Fin septembre 2016, un déluge de connexions s’abat sur OVH, géant européen de l’hébergement Internet. Il provient d’un réseau d’au moins 145 000 objets connectés, tous pilotés à l’insu de leur propriétaire, perturbant complètement le fonctionnement des serveurs d’OVH, qui sont saturés.

A peine un mois plus tard, une partie du Web américain est secouée par une attaque similaire. L’entreprise Dyn, qui fournit une partie de l’architecture de base du réseau, a été prise pour cible par une horde de caméras connectées zombies : celles-ci ont multiplié les connexions jusqu’à saturer ses services. Plusieurs sites majeurs ont été rendus indisponibles par cette attaque, dite « en déni de service ».

Le problème de la sécurité des objets connectés, dont le fonctionnement peut être altéré par un piratage ou dont les données peuvent être interceptées, est bien connu. Mais les attaques contre OVH et Dyn, caractérisées par le recours à des objets connectés rassemblés en un réseau contrôlé à distance par un attaquant, ont mis sur le devant de la scène un troisième risque. Celui du détournement d’objets connectés en vastes réseaux zombies capables de lancer de très puissantes attaques. Cette problématique était l’un des thèmes abordés lors du 9e Forum international sur la cybercriminalité, qui s’est achevé à Lille mercredi 25 janvier.

Deux évolutions expliquent ce regain d’inquiétude. D’abord, la multiplication du nombre d’objets connectés à Internet : ce ne sont plus seulement les ordinateurs et les téléphones qui sont pourvus d’une connexion au réseau, mais aussi les caméras de surveillance, certaines machines industrielles et même des réfrigérateurs, et ce 24 heures sur 24.

Des fabricants aux profils très divers

Ensuite, les manquements fréquents des constructeurs de ces objets aux exigences basiques de sécurité : nombre d’entre eux ne disposent que de trop maigres protections.

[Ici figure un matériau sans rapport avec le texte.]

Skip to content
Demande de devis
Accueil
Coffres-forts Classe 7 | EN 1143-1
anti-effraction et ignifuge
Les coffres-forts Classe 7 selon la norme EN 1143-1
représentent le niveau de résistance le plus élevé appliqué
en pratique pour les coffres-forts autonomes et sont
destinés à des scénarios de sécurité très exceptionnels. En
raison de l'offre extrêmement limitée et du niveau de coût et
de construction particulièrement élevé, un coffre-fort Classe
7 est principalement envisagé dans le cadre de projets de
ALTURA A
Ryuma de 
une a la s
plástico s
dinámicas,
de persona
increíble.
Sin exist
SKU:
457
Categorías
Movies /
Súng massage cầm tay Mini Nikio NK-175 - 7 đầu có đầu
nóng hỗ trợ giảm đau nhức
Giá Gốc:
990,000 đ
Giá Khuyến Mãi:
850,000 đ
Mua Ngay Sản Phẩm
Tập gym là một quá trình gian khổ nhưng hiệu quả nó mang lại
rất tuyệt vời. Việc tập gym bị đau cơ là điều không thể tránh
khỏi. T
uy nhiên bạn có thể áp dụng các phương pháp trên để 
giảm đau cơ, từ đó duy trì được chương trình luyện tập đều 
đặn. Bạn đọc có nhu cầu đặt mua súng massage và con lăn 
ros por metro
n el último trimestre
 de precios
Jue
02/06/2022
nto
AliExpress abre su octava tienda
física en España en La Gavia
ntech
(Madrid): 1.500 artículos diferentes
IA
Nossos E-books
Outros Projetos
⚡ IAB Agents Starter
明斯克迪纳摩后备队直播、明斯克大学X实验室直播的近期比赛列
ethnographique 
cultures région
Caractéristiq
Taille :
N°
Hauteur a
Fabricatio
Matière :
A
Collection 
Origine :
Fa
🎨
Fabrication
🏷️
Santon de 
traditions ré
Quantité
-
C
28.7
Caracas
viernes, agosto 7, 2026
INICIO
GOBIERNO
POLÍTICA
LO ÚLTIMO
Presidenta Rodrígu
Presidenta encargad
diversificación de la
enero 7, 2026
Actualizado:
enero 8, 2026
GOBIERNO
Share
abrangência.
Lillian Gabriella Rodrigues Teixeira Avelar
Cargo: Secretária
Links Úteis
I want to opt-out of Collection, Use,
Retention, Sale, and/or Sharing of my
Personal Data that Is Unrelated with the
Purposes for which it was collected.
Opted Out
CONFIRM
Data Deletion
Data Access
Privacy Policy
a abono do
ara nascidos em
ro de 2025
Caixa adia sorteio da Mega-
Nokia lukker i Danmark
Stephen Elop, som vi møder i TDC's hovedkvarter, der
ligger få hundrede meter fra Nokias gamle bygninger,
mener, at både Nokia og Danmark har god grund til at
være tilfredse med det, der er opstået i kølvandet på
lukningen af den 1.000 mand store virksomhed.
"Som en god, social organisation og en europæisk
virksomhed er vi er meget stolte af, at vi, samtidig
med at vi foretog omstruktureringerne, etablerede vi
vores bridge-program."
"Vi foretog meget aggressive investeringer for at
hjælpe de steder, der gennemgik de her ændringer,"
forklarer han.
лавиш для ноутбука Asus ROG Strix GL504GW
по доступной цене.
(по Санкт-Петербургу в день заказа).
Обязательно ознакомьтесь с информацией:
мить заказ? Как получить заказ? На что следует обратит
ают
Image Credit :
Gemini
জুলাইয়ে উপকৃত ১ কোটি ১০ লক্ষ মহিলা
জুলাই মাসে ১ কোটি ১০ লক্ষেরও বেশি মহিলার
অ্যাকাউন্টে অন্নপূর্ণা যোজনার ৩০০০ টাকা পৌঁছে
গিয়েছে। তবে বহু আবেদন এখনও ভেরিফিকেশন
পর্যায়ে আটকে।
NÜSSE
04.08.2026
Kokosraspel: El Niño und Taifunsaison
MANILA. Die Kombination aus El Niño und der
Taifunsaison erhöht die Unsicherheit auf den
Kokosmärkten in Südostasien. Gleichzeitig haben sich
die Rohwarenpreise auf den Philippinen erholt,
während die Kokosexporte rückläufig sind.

Dans un article publié après l’attaque, OVH notait ainsi la fréquence de « failles de sécurité relevant de défauts dans leur conception logicielle, de la négligence des constructeurs, qui souvent attribuent le même mot de passe par défaut à tous leurs produits, ou de la négligence des installateurs, qui ne prennent pas la peine de le modifier lorsqu’ils les déploient ».

Les fabricants d’objets connectés ont des profils très divers. La question de la sécurité est plus ou moins prioritaire selon les secteurs : essentielle pour un constructeur de voiture autonome et connectée, elle passe au second plan pour un producteur de petites caméras à quelques euros la pièce.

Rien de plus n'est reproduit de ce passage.